Les jours se suivaient immuables, dans un rituel qui s'était mis en place naturellement.
La neige était tombé en abondance ces derniers jours et sous les sabots de Nyx, elle s'écrasait dans un crissement caractéristique. Çà et là, quelques flocons tournoyaient dont certains venaient mourir sur son visage. Le froid s'était invité, saisissant sous l'effet du vent et son souffle exhalait des nuages de fumés à chaque expiration.
Il s'était levé de fort bonne heure, s'arrachant à la chaleur de ses draps pour revêtir rapidement sa tenue de cavalier puis, sans même prendre la peine d'avaler quoi que ce soit, il avait quitté l'auberge. Nyx avait besoin d'exercice et lui de se changer les idées. L'inaction ne lui valait rien.
Sitôt passées les portes de la ville, il lança le coursier au galop.

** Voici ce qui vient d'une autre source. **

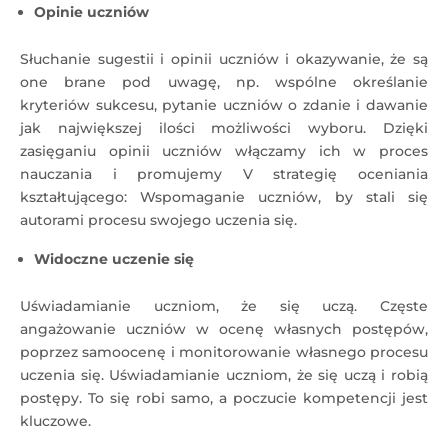
Opinie uczniów
Słuchanie sugestii i opinii uczniów i okazywanie, że są
one brane pod uwagę, np. wspólne określanie
kryteriów sukcesu, pytanie uczniów o zdanie i dawanie
jak największej ilości możliwości wyboru. Dzięki
zasięganiu opinii uczniów włączamy ich w proces
nauczania i promujemy V strategię oceniania
kształtującego: Wspomaganie uczniów, by stali się
autorami procesu swojego uczenia się.
Widoczne uczenie się
Uświadamianie uczniom, że się uczą. Częste
angażowanie uczniów w ocenę własnych postępów,
poprzez samoocenę i monitorowanie własnego procesu
uczenia się. Uświadamianie uczniom, że się uczą i robią
postępy. To się robi samo, a poczucie kompetencji jest
kluczowe.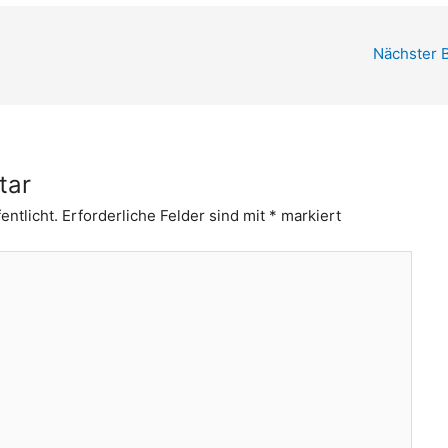
Nächster 
tar
entlicht.
Erforderliche Felder sind mit
*
markiert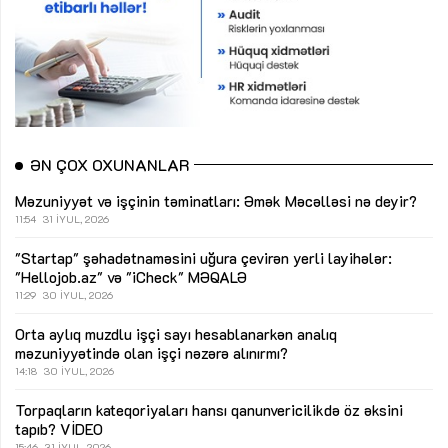
ƏN ÇOX OXUNANLAR
Məzuniyyət və işçinin təminatları: Əmək Məcəlləsi nə deyir?
11:54
31 İYUL, 2026
"Startap" şəhadətnaməsini uğura çevirən yerli layihələr:
"Hellojob.az" və "iCheck"
MƏQALƏ
11:29
30 İYUL, 2026
Orta aylıq muzdlu işçi sayı hesablanarkən analıq
məzuniyyətində olan işçi nəzərə alınırmı?
14:18
30 İYUL, 2026
Torpaqların kateqoriyaları hansı qanunvericilikdə öz əksini
tapıb?
VİDEO
15:46
31 İYUL, 2026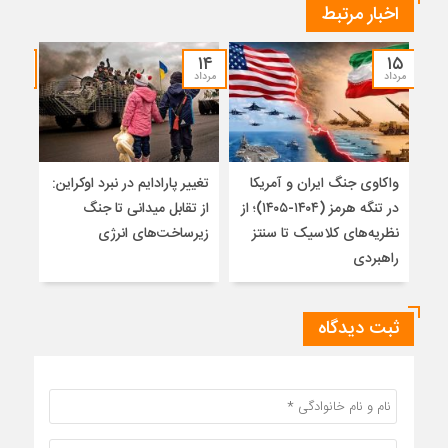
اخبار مرتبط
۱۲
۱۴
۱۵
مرداد
مرداد
مرداد
واکاوی جنگ ایران و آمریکا
تغییر پارادایم در نبرد اوکراین:
معما
در تنگه هرمز (۱۴۰۴-۱۴۰۵)؛ از
از تقابل میدانی تا جنگ
چرا 
نظریه‌های کلاسیک تا سنتز
زیرساخت‌های انرژی
نمی
راهبردی
ثبت دیدگاه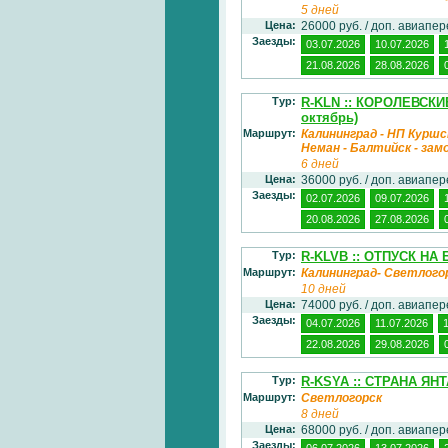
5 дней
Цена:
26000 руб. / доп. авиапе
Заезды:
03.07.2026
10.07.2026
21.08.2026
28.08.2026
Тур:
R-KLN :: КОРОЛЕВСК
октябрь)
Маршрут:
Калининград - НП Куршск
Неман - Балтийск - зам
6 дней
Цена:
36000 руб. / доп. авиапе
Заезды:
02.07.2026
09.07.2026
20.08.2026
27.08.2026
Тур:
R-KLVB :: ОТПУСК НА
Маршрут:
Калининград- Светлого
10 дней
Цена:
74000 руб. / доп. авиапе
Заезды:
04.07.2026
11.07.2026
22.08.2026
29.08.2026
Тур:
R-KSYA :: СТРАНА ЯН
Маршрут:
Светлогорск
8 дней
Цена:
68000 руб. / доп. авиапе
Заезды:
06.07.2026
13.07.2026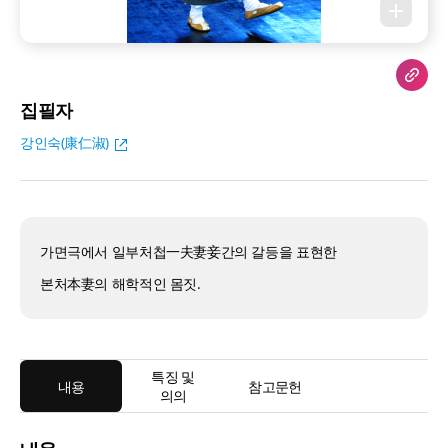
집필자
강인숙(康仁淑)
가면극에서 일부처첩一夫妻妾간의 갈등을 표현한
본처本妻의 해학적인 몸짓.
특징 및
내용
참고문헌
의의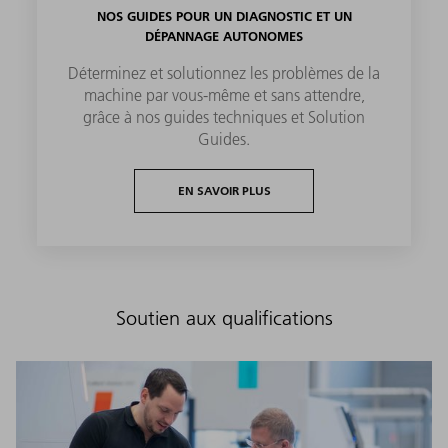
NOS GUIDES POUR UN DIAGNOSTIC ET UN
DÉPANNAGE AUTONOMES
Déterminez et solutionnez les problèmes de la
machine par vous-même et sans attendre,
grâce à nos guides techniques et Solution
Guides.
EN SAVOIR PLUS
Soutien aux qualifications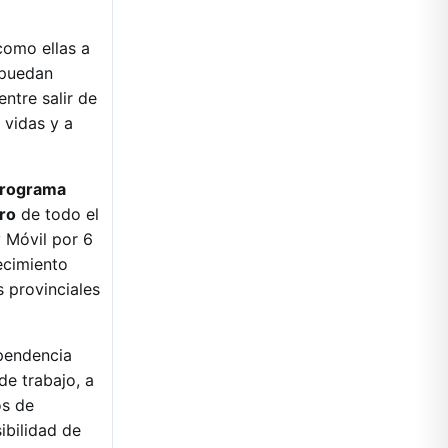
como ellas a
e puedan
entre salir de
 vidas y a
rograma
ro
de todo el
 Móvil por 6
ecimiento
 provinciales
ependencia
de trabajo, a
os de
ibilidad de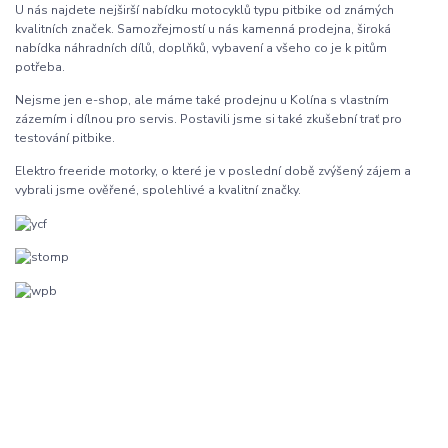
U nás najdete nejširší nabídku motocyklů typu pitbike od známých
kvalitních značek. Samozřejmostí u nás kamenná prodejna, široká
nabídka náhradních dílů, doplňků, vybavení a všeho co je k pitům
potřeba.
Nejsme jen e-shop, ale máme také prodejnu u Kolína s vlastním
zázemím i dílnou pro servis. Postavili jsme si také zkušební trať pro
testování pitbike.
Elektro freeride motorky, o které je v poslední době zvýšený zájem a
vybrali jsme ověřené, spolehlivé a kvalitní značky.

Il ne devait pas être loin de tierce lorsque monture et cavalier passèrent le guet, fourbus. Il neigeait maintenant à gros flocons. Quelques rares artisans avaient bravé le froid pour ouvrir leur échoppe : il entendit le forgeron battre le fer et les coups de hachoir du boucher sur son billot de bois.
Tous les sons lui arrivaient feutrés donnant l'impression d'une ville qui répugnait à réveiller ses enfants.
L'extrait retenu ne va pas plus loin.